Very cool - So I stand corrected (somewhat). It is actually 3 horses - the first one centered in front of the other two.


----------



## Angel_Leaguer (Jun 13, 2008)

thanks for posting that... i wasnt sure what it was either


----------



## appylover31803 (Sep 18, 2007)

oh my gosh! If i trained all my guys to drive, I could do that! hehe

That is really cool though! Would love to see it in person


----------



## MirrorStage2009 (Sep 10, 2008)

Yep, tandem is two horses front to back (not abreast) and unicorn is two abreast and one in the lead. There's classes at the Friesian shows (tandem riding,too). I'd love to do it; both look awesome!!


----------



## my2geldings (Feb 18, 2008)

I love watching horses being driven and always had a curiosity for it but I think the gearing up of the harnesses etc, is what I wouldn't do well with.I'm to lazy :lol:

Are you wanting to start driving? Do you drive already?


----------



## Summer08 (Dec 5, 2008)

Has anyone had a chance to drive four abreast? or more? I drove by a farmer with six abreast working a field and was amazed at it. Even four is something to see, I found this pic online as an example. From what I do know of driving, its alot more fair to the horses than in line, since the weight is evenly distributed and you can see who's cheating, instead of leaving it to the rear horses to carry the bulk of the load.

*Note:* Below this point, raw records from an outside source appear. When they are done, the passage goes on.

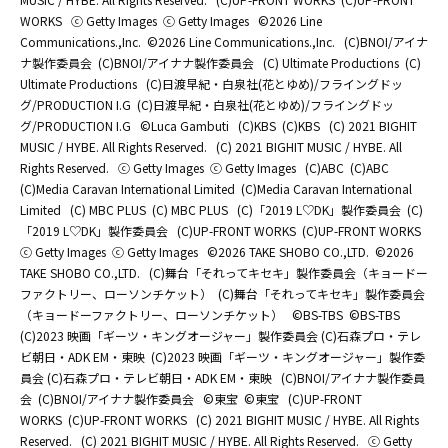
WORKS
ⓒ Getty Images
ⓒ Getty Images
©2026 Line
Communications.,Inc.
©2026 Line Communications.,Inc.
(C)BNOI/アイナ
ナ製作委員会
(C)BNOI/アイナナ製作委員会
(C) Ultimate Productions
(C)
Ultimate Productions
(C)日渡早紀・白泉社(花とゆめ)/フライングドッ
グ/PRODUCTION I.G
(C)日渡早紀・白泉社(花とゆめ)/フライングドッ
グ/PRODUCTION I.G
©Luca Gambuti
(C)KBS
(C)KBS
(C) 2021 BIGHIT
MUSIC / HYBE. All Rights Reserved.
(C) 2021 BIGHIT MUSIC / HYBE. All
Rights Reserved.
ⓒ Getty Images
ⓒ Getty Images
(C)ABC
(C)ABC
(C)Media Caravan International Limited
(C)Media Caravan International
Limited
(C) MBC PLUS
(C) MBC PLUS
(C)「2019 L♡DK」製作委員会
(C)
「2019 L♡DK」製作委員会
(C)UP-FRONT WORKS
(C)UP-FRONT WORKS
ⓒ Getty Images
ⓒ Getty Images
©2026 TAKE SHOBO CO.,LTD.
©2026
TAKE SHOBO CO.,LTD.
(C)舞台「それってキセキ」製作委員会（キョードー
ファクトリー、ローソンチケット）
(C)舞台「それってキセキ」製作委員会
（キョードーファクトリー、ローソンチケット）
©BS-TBS
©BS-TBS
(C)2023 映画「ギーツ・キングオージャー」製作委員会 (C)石森プロ・テレ
ビ朝日・ADK EM・東映
(C)2023 映画「ギーツ・キングオージャー」製作委
員会 (C)石森プロ・テレビ朝日・ADK EM・東映
(C)BNOI/アイナナ製作委員
会
(C)BNOI/アイナナ製作委員会
©東宝
©東宝
(C)UP-FRONT
WORKS
(C)UP-FRONT WORKS
(C) 2021 BIGHIT MUSIC / HYBE. All Rights
Reserved.
(C) 2021 BIGHIT MUSIC / HYBE. All Rights Reserved.
ⓒ Getty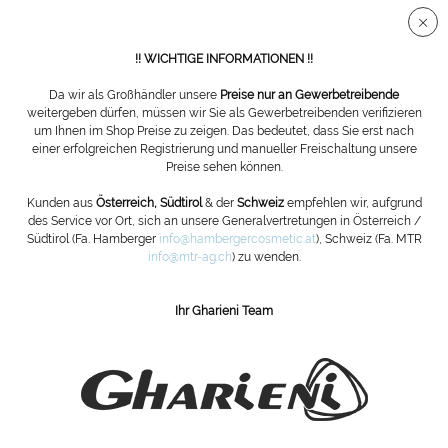
Sichere SSL Verbindung
!! WICHTIGE INFORMATIONEN !!
Da wir als Großhändler unsere
Preise nur an Gewerbetreibende
weitergeben dürfen, müssen wir Sie als Gewerbetreibenden verifizieren
um Ihnen im Shop Preise zu zeigen. Das bedeutet, dass Sie erst nach
Übersicht
Sonden
einer erfolgreichen Registrierung und manueller Freischaltung unsere
Preise sehen können.
Wattehaken, Edelstahl
Kunden aus
Österreich, Südtirol
& der
Schweiz
empfehlen wir, aufgrund
des Service vor Ort, sich an unsere Generalvertretungen in Österreich /
Südtirol (Fa. Hamberger
info@hambergercosmetic.at
), Schweiz (Fa. MTR
info@mtr-ag.ch
) zu wenden.
Ihr Gharieni Team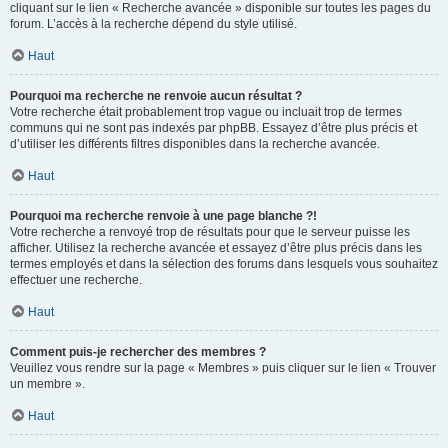
cliquant sur le lien « Recherche avancée » disponible sur toutes les pages du
forum. L’accès à la recherche dépend du style utilisé.
Haut
Pourquoi ma recherche ne renvoie aucun résultat ?
Votre recherche était probablement trop vague ou incluait trop de termes
communs qui ne sont pas indexés par phpBB. Essayez d’être plus précis et
d’utiliser les différents filtres disponibles dans la recherche avancée.
Haut
Pourquoi ma recherche renvoie à une page blanche ?!
Votre recherche a renvoyé trop de résultats pour que le serveur puisse les
afficher. Utilisez la recherche avancée et essayez d’être plus précis dans les
termes employés et dans la sélection des forums dans lesquels vous souhaitez
effectuer une recherche.
Haut
Comment puis-je rechercher des membres ?
Veuillez vous rendre sur la page « Membres » puis cliquer sur le lien « Trouver
un membre ».
Haut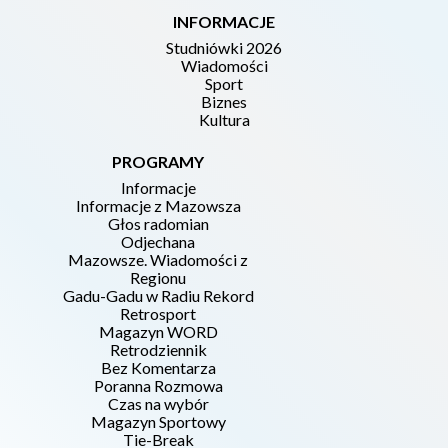
INFORMACJE
Studniówki 2026
Wiadomości
Sport
Biznes
Kultura
PROGRAMY
Informacje
Informacje z Mazowsza
Głos radomian
Odjechana
Mazowsze. Wiadomości z
Regionu
Gadu-Gadu w Radiu Rekord
Retrosport
Magazyn WORD
Retrodziennik
Bez Komentarza
Poranna Rozmowa
Czas na wybór
Magazyn Sportowy
Tie-Break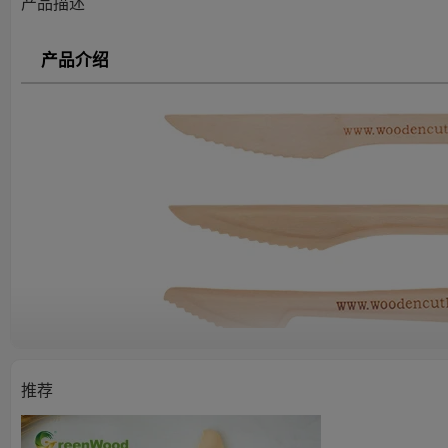
产品描述
产品介绍
推荐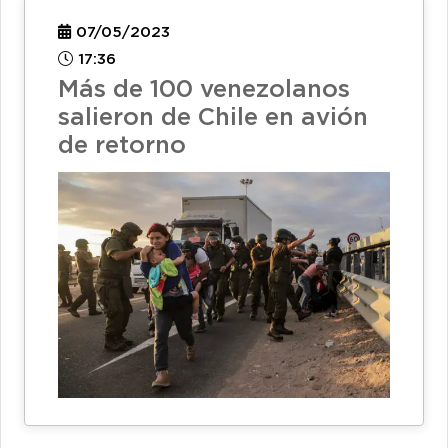
07/05/2023
17:36
Más de 100 venezolanos
salieron de Chile en avión
de retorno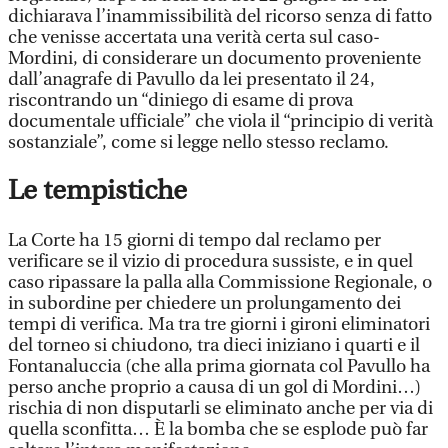
dichiarava l’inammissibilità del ricorso senza di fatto
che venisse accertata una verità certa sul caso-
Mordini, di considerare un documento proveniente
dall’anagrafe di Pavullo da lei presentato il 24,
riscontrando un “diniego di esame di prova
documentale ufficiale” che viola il “principio di verità
sostanziale”, come si legge nello stesso reclamo.
Le tempistiche
La Corte ha 15 giorni di tempo dal reclamo per
verificare se il vizio di procedura sussiste, e in quel
caso ripassare la palla alla Commissione Regionale, o
in subordine per chiedere un prolungamento dei
tempi di verifica. Ma tra tre giorni i gironi eliminatori
del torneo si chiudono, tra dieci iniziano i quarti e il
Fontanaluccia (che alla prima giornata col Pavullo ha
perso anche proprio a causa di un gol di Mordini…)
rischia di non disputarli se eliminato anche per via di
quella sconfitta… È la bomba che se esplode può far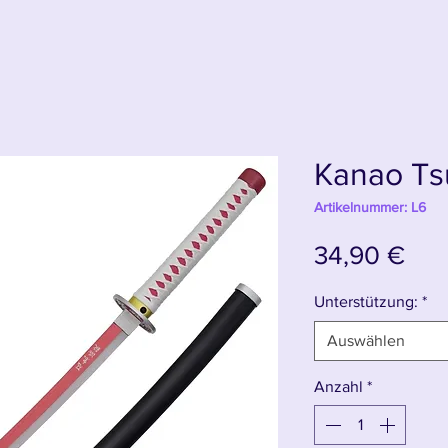
Kanao Ts
Artikelnummer: L6
Pre
34,90 €
Unterstützung:
*
Auswählen
Anzahl
*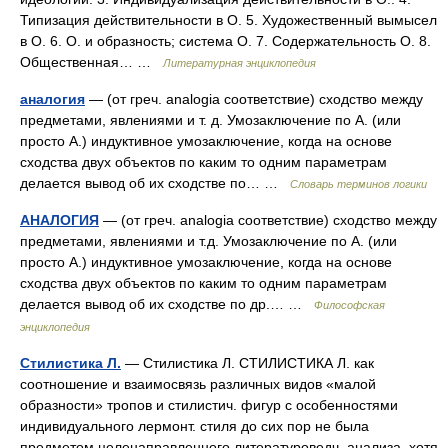
Типизация действительности в О. 5. Художественный вымысел
в О. 6. О. и образность; система О. 7. Содержательность О. 8.
Общественная… …
Литературная энциклопедия
аналогия
— (от греч. analogia соответствие) сходство между
предметами, явлениями и т. д. Умозаключение по А. (или
просто А.) индуктивное умозаключение, когда на основе
сходства двух объектов по каким то одним параметрам
делается вывод об их сходстве по… …
Словарь терминов логики
АНАЛОГИЯ
— (от греч. analogia соответствие) сходство между
предметами, явлениями и т.д. Умозаключение по А. (или
просто А.) индуктивное умозаключение, когда на основе
сходства двух объектов по каким то одним параметрам
делается вывод об их сходстве по др.… …
Философская
энциклопедия
Стилистика Л.
— Стилистика Л. СТИЛИСТИКА Л. как
соотношение и взаимосвязь различных видов «малой
образности» тропов и стилистич. фигур с особенностями
индивидуального лермонт. стиля до сих пор не была
предметом целенаправленного литературоведч. анализа, хотя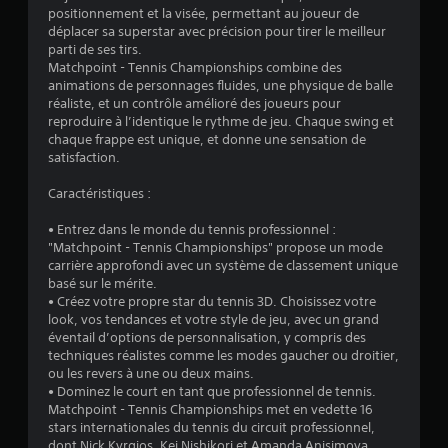
é
positionnement et la visée, permettant au joueur de
déplacer sa superstar avec précision pour tirer le meilleur
t
parti de ses tirs.
Matchpoint - Tennis Championships combine des
o
animations de personnages fluides, une physique de balle
réaliste, et un contrôle amélioré des joueurs pour
reproduire à l’identique le rythme de jeu. Chaque swing et
i
chaque frappe est unique, et donne une sensation de
satisfaction.
l
Caractéristiques :
e
• Entrez dans le monde du tennis professionnel :
s
"Matchpoint - Tennis Championships" propose un mode
carrière approfondi avec un système de classement unique
s
basé sur le mérite.
• Créez votre propre star du tennis 3D. Choisissez votre
u
look, vos tendances et votre style de jeu, avec un grand
éventail d’options de personnalisation, y compris des
r
techniques réalistes comme les modes gaucher ou droitier,
ou les revers à une ou deux mains.
5
• Dominez le court en tant que professionnel de tennis.
Matchpoint - Tennis Championships met en vedette 16
(
stars internationales du tennis du circuit professionnel,
dont Nick Kyrgios, Kei Nishikori et Amanda Anisimova.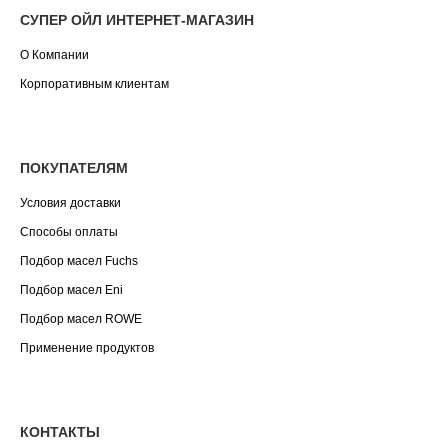
СУПЕР ОЙЛ ИНТЕРНЕТ-МАГАЗИН
О Компании
Корпоративным клиентам
ПОКУПАТЕЛЯМ
Условия доставки
Способы оплаты
Подбор масел Fuchs
Подбор масел Eni
Подбор масел ROWE
Применение продуктов
КОНТАКТЫ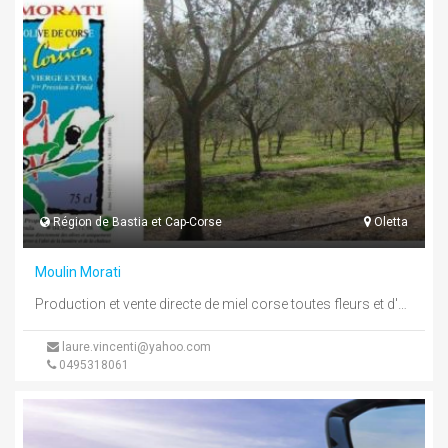
Région de Bastia et Cap-Corse
Oletta
Moulin Morati
Production et vente directe de miel corse toutes fleurs et d'huile d'olive AOC oliu di corsica
laure.vincenti@yahoo.com
0495318061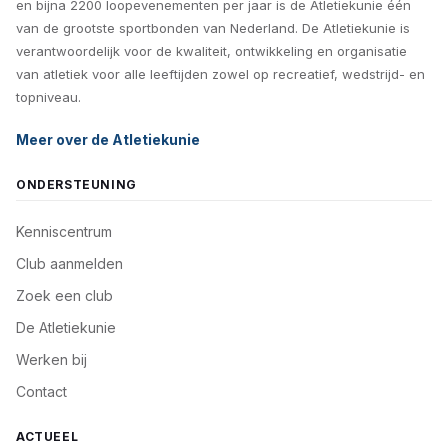
en bijna 2200 loopevenementen per jaar is de Atletiekunie één
van de grootste sportbonden van Nederland. De Atletiekunie is
verantwoordelijk voor de kwaliteit, ontwikkeling en organisatie
van atletiek voor alle leeftijden zowel op recreatief, wedstrijd- en
topniveau.
Meer over de Atletiekunie
ONDERSTEUNING
Kenniscentrum
Club aanmelden
Zoek een club
De Atletiekunie
Werken bij
Contact
ACTUEEL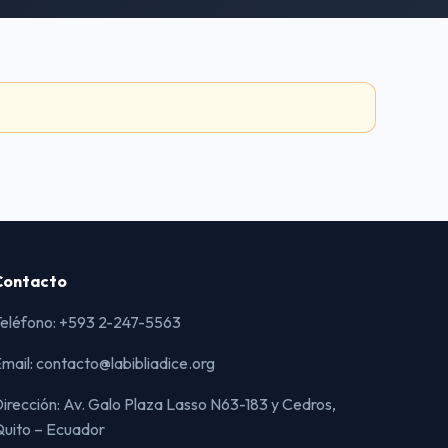
Contacto
eléfono: +593 2-247-5563
mail: contacto@labibliadice.org
irección: Av. Galo Plaza Lasso N63-183 y Cedros,
uito – Ecuador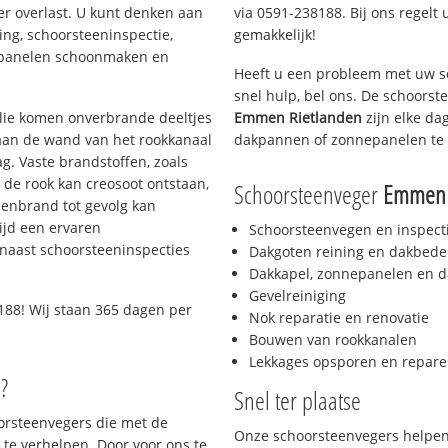
er overlast. U kunt denken aan
via 0591-238188. Bij ons regelt 
ing, schoorsteeninspectie,
gemakkelijk!
nepanelen schoonmaken en
Heeft u een probleem met uw s
snel hulp, bel ons. De schoors
 olie komen onverbrande deeltjes
Emmen Rietlanden
zijn elke da
 aan de wand van het rookkanaal
dakpannen of zonnepanelen te 
g. Vaste brandstoffen, zoals
t de rook kan creosoot ontstaan,
Schoorsteenveger
Emmen 
enbrand tot gevolg kan
ijd een ervaren
Schoorsteenvegen en inspect
naast schoorsteeninspecties
Dakgoten reining en dakbede
Dakkapel, zonnepanelen en d
Gevelreiniging
188! Wij staan 365 dagen per
Nok reparatie en renovatie
Bouwen van rookkanalen
Lekkages opsporen en repare
?
Snel ter plaatse
oorsteenvegers die met de
Onze schoorsteenvegers helpen 
te verhelpen. Door voor ons te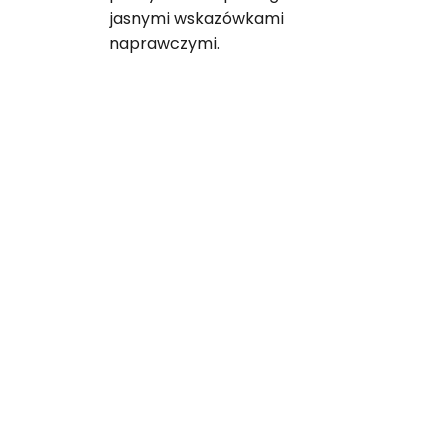
jasnymi wskazówkami
naprawczymi.
Bądź na bieżąco ze
zmianami w zgodności
aplikacji z przepisami.
GDPR. CPRA. Apple ATT. IAB TCF. Zasady
Google Play.
Wykrywaj nowe zagrożenia wynikające z
przepisów, SDK i wymagań sklepów z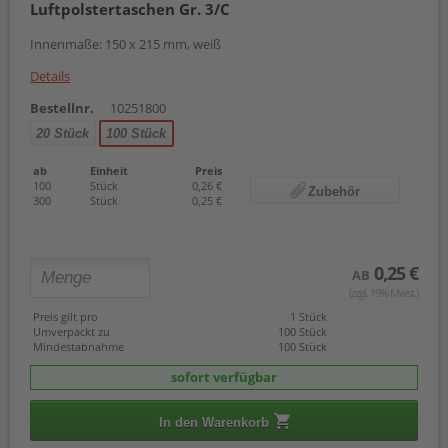
Luftpolstertaschen Gr. 3/C
Innenmaße: 150 x 215 mm, weiß
Details
Bestellnr.
10251800
20 Stück
100 Stück
ab
Einheit
Preis
100
Stück
0,26 €
Zubehör
300
Stück
0,25 €
0,25 €
AB
(zzgl. 19% Mwst.)
Preis gilt pro
1 Stück
Umverpackt zu
100 Stück
Mindestabnahme
100 Stück
sofort verfügbar
In den Warenkorb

I'd love to learn more about the challenges of this, as I've only ever driven two at a time, anyone have any advice?


----------



## iridehorses (Oct 22, 2007)

When I lived in PA we used to go down to Lancaster County regularly and at planting or harvest time is was a common site to see the Amish using several large teams in a field.


----------



## Krysie1313 (Jan 5, 2009)

*Ive hooked these combos but never driven them*









This is kind of a upper view of a unicorn hitch, again there are two horses or a team in the "Wheel" and one "lead" horse out in front by him self this is my ex driving his parents hitch








this is what tandem looks like. I really cringe when this hitch is done because that lead horse out front can swing around and go where ever he wants very quickly you have to to have a very trust worthy lead horse. I borrowed this picture from a friends website this is Larry Barnes of Reno Nevada as I didnt have any pictures of tandem on my computer


----------